Experiences of an American woman who was married to a Serb.

Saturday, October 30, 2010

In Honor of Branko Grgurev

Sometimes, even to this day, in Zadar Croatia where my husband grew up, small but poisonous enmities between Croats and Serbs permeate everywhere, even when you're not expecting them. As a Serb, you must always be at least slightly on your guard.

Except with our friend Branko.

Branko, a son of one of Zadar's most ancient Croatian families, was the only Croatian friend who kept up with my husband after he fled to Serbia as a refugee during the civil war. "He telephoned me when no one else would, he called me in Sombor!" my husband exclaimed.

Later, when Branko found work supervising a factory in Italy, he spent his Euros on driving all the way home nearly every weekend to visit his widowed mother in Zadar ... and to keep calling his friends no matter where in the world they had ended up.

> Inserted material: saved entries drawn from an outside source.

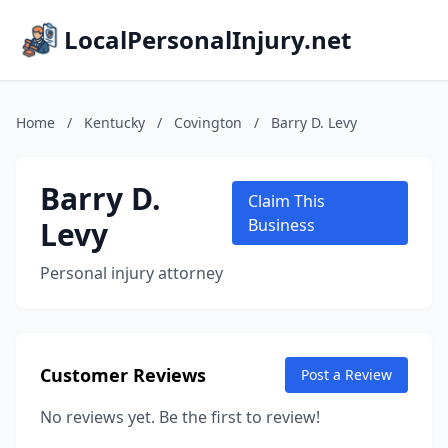
LocalPersonalInjury.net
Home
/
Kentucky
/
Covington
/
Barry D. Levy
Barry D.
Claim This
Levy
Business
Personal injury attorney
Customer Reviews
Post a Review
No reviews yet. Be the first to review!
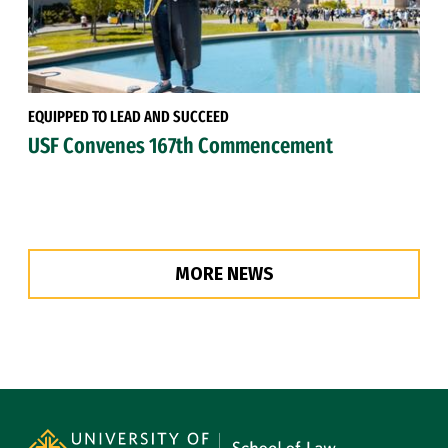
EQUIPPED TO LEAD AND SUCCEED
USF Convenes 167th Commencement
MORE NEWS
Site Footer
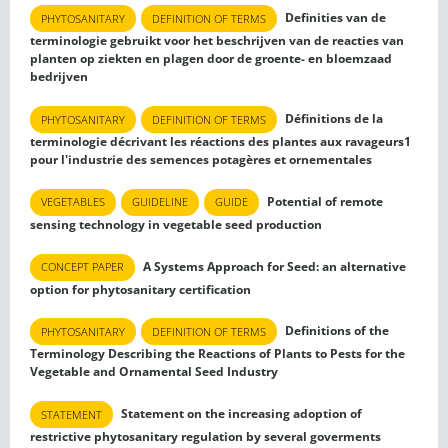
Definities van de
PHYTOSANITARY
DEFINITION OF TERMS
terminologie gebruikt voor het beschrijven van de reacties van
planten op ziekten en plagen door de groente- en bloemzaad
bedrijven
Définitions de la
PHYTOSANITARY
DEFINITION OF TERMS
terminologie décrivant les réactions des plantes aux ravageurs1
pour l'industrie des semences potagères et ornementales
Potential of remote
VEGETABLES
GUIDELINE
GUIDE
sensing technology in vegetable seed production
A Systems Approach for Seed: an alternative
CONCEPT PAPER
option for phytosanitary certification
Definitions of the
PHYTOSANITARY
DEFINITION OF TERMS
Terminology Describing the Reactions of Plants to Pests for the
Vegetable and Ornamental Seed Industry
Statement on the increasing adoption of
STATEMENT
restrictive phytosanitary regulation by several goverments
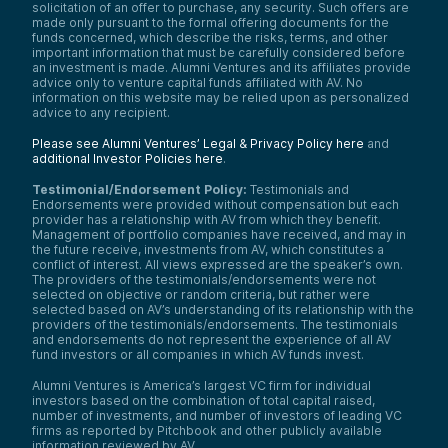
solicitation of an offer to purchase, any security. Such offers are
made only pursuant to the formal offering documents for the
funds concerned, which describe the risks, terms, and other
important information that must be carefully considered before
an investment is made. Alumni Ventures and its affiliates provide
advice only to venture capital funds affiliated with AV. No
information on this website may be relied upon as personalized
advice to any recipient.
Please see Alumni Ventures’ Legal & Privacy Policy here
and
additional Investor Policies here
.
Testimonial/Endorsement Policy:
Testimonials and
Endorsements were provided without compensation but each
provider has a relationship with AV from which they benefit.
Management of portfolio companies have received, and may in
the future receive, investments from AV, which constitutes a
conflict of interest. All views expressed are the speaker’s own.
The providers of the testimonials/endorsements were not
selected on objective or random criteria, but rather were
selected based on AV’s understanding of its relationship with the
providers of the testimonials/endorsements. The testimonials
and endorsements do not represent the experience of all AV
fund investors or all companies in which AV funds invest.
Alumni Ventures is America’s largest VC firm for individual
investors based on the combination of total capital raised,
number of investments, and number of investors of leading VC
firms as reported by Pitchbook and other publicly available
information reviewed by AV.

Finally, when my husband met me in America and we decided to get married, Branko was our sole friend from the Balkans who agreed to fly over from the ceremony (even though we offered to pay for several other people's tickets.) Branko not only danced at our wedding, in a gorgeous new Italian suit bought specially for the occasion, he was the best man.

Early this morning in Zadar, Branko died. He was not yet 50.

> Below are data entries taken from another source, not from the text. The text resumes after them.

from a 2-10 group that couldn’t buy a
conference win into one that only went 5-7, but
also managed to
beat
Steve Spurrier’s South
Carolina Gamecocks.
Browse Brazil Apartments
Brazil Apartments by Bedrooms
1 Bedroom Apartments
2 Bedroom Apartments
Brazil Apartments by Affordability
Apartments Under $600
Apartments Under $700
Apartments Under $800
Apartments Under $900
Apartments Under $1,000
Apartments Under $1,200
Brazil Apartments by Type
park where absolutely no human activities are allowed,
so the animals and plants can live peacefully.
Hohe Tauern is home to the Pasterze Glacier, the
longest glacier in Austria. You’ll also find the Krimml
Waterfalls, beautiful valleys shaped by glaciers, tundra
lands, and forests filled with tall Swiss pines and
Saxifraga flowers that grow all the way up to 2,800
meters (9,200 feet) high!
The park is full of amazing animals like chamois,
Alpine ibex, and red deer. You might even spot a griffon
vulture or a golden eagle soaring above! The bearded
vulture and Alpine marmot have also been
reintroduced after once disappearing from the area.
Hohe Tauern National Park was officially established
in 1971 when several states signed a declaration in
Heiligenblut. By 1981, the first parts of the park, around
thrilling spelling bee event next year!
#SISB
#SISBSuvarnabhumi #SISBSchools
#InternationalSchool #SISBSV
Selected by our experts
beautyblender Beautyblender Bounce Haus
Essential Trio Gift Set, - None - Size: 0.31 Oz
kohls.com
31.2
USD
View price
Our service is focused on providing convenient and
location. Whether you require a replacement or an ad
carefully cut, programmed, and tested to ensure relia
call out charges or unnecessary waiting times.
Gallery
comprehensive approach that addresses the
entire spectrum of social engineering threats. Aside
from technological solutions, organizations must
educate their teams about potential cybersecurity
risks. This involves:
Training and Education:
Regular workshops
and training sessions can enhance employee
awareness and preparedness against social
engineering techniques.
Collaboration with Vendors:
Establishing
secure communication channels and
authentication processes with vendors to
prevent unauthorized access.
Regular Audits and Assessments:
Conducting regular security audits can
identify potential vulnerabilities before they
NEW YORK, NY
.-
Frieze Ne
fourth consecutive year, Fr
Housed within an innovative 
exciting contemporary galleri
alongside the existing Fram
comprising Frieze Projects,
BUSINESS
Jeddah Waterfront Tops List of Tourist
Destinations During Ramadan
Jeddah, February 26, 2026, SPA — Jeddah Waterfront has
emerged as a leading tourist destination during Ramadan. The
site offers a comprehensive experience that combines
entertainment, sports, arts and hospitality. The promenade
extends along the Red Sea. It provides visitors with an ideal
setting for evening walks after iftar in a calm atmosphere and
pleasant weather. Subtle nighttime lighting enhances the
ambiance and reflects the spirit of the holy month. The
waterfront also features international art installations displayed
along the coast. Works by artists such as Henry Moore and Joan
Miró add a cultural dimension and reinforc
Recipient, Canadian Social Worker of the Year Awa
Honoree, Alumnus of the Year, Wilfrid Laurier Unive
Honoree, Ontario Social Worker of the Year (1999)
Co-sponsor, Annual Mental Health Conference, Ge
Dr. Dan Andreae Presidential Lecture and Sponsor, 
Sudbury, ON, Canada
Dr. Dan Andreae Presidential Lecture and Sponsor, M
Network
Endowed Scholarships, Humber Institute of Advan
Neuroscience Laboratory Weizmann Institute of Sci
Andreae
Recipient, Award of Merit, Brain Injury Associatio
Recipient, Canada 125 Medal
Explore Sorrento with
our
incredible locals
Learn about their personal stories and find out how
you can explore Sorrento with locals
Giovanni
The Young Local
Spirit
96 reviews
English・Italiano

This evening with candles lit and wine flowing, we paid tribute to him. We each told stories of the Branko we loved. The man who was shy with women, but adored heavy metal music. The man who knew the toughest people in Zadar, but fed dozens of stray cats in the alley outside his flat in Italy. The man who knew to the millimeter how far a few drops of petrol would allow him to drive around town in his red Fiat. The man who could, with a bit of red wine, make the most delicious mussels anyone's ever tasted. And, the man who was infamous in 1981 for making a joint so large it required 16 rolling papers... plus, he flew his Zadar buddies up to Belgrade for one amazing weekend at his own expense so they could partake of it with him.

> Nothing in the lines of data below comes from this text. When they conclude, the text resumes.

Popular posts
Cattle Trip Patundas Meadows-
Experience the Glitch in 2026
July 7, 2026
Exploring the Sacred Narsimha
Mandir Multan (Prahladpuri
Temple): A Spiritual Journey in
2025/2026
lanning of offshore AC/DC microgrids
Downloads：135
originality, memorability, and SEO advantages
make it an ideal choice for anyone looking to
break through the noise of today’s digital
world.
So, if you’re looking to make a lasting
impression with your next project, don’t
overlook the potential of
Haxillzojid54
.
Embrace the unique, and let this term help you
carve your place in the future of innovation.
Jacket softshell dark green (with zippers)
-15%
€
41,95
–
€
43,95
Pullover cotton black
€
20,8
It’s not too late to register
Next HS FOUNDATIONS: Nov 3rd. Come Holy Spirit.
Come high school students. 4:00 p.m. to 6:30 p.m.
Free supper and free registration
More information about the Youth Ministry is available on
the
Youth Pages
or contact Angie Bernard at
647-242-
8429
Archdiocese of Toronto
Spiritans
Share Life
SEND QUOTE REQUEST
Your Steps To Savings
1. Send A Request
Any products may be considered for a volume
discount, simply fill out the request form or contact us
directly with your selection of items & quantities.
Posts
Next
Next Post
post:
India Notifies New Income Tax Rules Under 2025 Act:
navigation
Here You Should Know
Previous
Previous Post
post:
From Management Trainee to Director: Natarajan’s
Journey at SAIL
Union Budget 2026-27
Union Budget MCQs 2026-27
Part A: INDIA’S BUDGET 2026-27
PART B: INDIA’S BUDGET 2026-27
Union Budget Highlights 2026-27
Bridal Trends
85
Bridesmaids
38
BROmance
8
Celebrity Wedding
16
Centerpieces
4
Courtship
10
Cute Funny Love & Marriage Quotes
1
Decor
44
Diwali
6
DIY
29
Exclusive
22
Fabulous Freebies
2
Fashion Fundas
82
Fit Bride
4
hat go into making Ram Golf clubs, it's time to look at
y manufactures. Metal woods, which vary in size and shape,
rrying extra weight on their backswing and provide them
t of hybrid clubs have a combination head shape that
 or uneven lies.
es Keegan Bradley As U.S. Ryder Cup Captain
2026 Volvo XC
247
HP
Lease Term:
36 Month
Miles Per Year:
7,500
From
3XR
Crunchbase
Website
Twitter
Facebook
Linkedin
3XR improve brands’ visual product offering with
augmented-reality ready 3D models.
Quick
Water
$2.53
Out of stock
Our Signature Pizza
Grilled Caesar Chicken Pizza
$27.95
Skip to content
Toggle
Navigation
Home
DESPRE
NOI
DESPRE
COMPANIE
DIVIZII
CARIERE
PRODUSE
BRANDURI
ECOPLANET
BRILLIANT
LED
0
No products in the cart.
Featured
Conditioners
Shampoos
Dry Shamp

That's the kind of guy Branko was. A good son, an even better friend. The guy who would help create the good times and then stand steadfastly at your back during the bad ones.

We will miss him.

5 comments:

Mary L said...

So sorry for your loss.

Mario said...

Shocking and sad story on All Saint's Day. I can appreciate Branko's help to your husband in the vitriolic postwar Croatia. Yet another bad example was given recently in Sabor by HDZ Seks attacking medical doctor, SDP member of Serbian origins. Once upon a time YU was just like USA appart from single party politics.

Gordo said...

Our condolences to you and your friends' family.

Real friends are those who can overcome cultural/racial differences. You see each other for your souls.

Anonymous said...

Rosemary, you are lucky in your loss because you got to know how people can be there in the old YU through your husband and his friend, where now small minds full of hostility rule each of the former YU republics.In Serbia still all is almost good, while in the beautiful Adriatic regions it is not so any more. I remember long time ago,like 55, when I have first looked upon the beautiful Ardiatic, as a resident of Serbia.(I now live in Canada for the last 40 years and had a Californian girlfriend whom I used to tell stories about the people there, and the beautiful Dalmatians on the coast) I ran out of money but wished to stay in Dubrovnik.The people who ran the hostel within the walls were so kind that offered me to stay and send them the money when I got home.I accepted but for some strange reason when I got home I forgot all about how I managed to stay there longer than my money allowed me.I remembered this some YEARS later looking at an advertisment and asked myself IF I really PAID those nice Dalmatians? I was not sure and I decided to send three times the sum(I fined myself for not remembering the full sum for each year).I got a thank you note back saying:"we knew all this time that you will pay". There were no Croats or Serbs those days, just people...
Still, a note for Mario! It was nothing like in the USA those days in the old YU...as I was in Kosovo where people were killed just BECAUSE THEY WERE NOT Shiptars...not to say anything about that ONE PARTY SYSTEM...
While you lost a friend, I certainly hope you have a very good husband and wish you all the happiness in the world...Joe B.

Anonymous said...

Really nice article...Despite the big loss, I´m sure Branko is part of the lots of hearts and lives he touched.